● Exercise goal
Look through the data and write out every line with the word "Chicco" in it.

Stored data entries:
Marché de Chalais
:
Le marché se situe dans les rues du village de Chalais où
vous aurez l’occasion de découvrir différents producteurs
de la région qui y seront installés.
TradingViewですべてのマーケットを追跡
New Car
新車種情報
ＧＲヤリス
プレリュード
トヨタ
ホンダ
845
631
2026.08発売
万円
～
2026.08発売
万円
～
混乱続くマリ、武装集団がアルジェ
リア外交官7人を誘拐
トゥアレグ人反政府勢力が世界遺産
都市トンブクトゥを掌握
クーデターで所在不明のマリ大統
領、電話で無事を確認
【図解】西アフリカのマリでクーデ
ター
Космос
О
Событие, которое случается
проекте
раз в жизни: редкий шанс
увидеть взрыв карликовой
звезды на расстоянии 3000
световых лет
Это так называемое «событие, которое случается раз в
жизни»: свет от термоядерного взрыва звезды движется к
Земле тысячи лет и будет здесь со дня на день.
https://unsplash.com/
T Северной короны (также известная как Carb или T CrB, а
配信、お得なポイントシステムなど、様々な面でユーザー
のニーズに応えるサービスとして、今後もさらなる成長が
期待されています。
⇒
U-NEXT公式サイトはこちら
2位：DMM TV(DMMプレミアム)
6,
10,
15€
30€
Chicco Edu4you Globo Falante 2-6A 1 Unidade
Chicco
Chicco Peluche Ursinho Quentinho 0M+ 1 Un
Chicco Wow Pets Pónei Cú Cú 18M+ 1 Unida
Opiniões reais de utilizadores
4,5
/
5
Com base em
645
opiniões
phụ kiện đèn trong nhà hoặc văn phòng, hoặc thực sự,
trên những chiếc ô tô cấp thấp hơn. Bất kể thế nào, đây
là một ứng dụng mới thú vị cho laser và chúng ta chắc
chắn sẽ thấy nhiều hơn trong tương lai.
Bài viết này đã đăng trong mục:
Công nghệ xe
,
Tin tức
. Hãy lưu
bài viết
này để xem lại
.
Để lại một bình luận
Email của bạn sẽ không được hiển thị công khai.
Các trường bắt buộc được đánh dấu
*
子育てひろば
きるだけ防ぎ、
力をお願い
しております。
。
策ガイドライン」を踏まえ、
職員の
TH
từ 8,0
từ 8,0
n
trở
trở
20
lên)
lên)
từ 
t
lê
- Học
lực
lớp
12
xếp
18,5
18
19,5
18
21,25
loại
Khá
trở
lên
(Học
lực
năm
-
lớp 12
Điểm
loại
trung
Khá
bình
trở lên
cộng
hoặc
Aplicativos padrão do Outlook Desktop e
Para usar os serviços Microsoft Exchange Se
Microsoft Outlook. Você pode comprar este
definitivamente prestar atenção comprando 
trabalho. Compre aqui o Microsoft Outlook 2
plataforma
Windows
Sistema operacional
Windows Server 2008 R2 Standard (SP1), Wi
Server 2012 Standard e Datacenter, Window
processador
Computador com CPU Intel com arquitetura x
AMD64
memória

● Expected answer
Chicco Edu4you Globo Falante 2-6A 1 Unidade
Chicco
Chicco Peluche Ursinho Quentinho 0M+ 1 Un
Chicco Wow Pets Pónei Cú Cú 18M+ 1 Unida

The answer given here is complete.